** The data follows **

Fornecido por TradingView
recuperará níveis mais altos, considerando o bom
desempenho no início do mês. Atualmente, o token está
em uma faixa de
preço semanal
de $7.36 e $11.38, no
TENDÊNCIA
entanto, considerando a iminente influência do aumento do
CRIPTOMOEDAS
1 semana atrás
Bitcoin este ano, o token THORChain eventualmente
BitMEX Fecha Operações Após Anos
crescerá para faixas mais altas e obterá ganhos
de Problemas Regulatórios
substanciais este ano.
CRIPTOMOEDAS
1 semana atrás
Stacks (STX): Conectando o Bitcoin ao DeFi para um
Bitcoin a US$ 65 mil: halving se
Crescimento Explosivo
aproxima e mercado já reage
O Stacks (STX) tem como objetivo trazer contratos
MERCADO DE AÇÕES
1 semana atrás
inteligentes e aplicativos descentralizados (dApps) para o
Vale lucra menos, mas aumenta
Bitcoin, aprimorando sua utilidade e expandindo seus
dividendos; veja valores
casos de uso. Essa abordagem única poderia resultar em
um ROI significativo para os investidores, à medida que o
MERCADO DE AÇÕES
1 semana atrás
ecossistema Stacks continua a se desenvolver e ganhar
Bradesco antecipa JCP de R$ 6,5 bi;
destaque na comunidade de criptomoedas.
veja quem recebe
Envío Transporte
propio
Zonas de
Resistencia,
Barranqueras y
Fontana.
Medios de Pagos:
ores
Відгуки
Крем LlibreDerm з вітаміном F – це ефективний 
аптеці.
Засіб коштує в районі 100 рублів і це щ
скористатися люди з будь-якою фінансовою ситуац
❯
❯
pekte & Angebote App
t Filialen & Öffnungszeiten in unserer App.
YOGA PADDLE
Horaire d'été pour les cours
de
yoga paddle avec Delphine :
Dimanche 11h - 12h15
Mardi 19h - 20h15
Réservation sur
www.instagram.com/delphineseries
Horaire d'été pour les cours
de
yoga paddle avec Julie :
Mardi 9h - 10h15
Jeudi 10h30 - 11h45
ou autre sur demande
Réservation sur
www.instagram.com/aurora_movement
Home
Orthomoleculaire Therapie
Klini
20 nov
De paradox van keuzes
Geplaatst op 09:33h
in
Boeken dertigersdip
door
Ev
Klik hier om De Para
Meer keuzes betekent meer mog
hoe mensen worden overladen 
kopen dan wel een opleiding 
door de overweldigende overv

** End of The data **

Read the entries and pick out all lines that include the word "Bitcoin".

Response box ::
Bitcoin este ano, o token THORChain eventualmente
Stacks (STX): Conectando o Bitcoin ao DeFi para um
Bitcoin a US$ 65 mil: halving se
Bitcoin, aprimorando sua utilidade e expandindo seus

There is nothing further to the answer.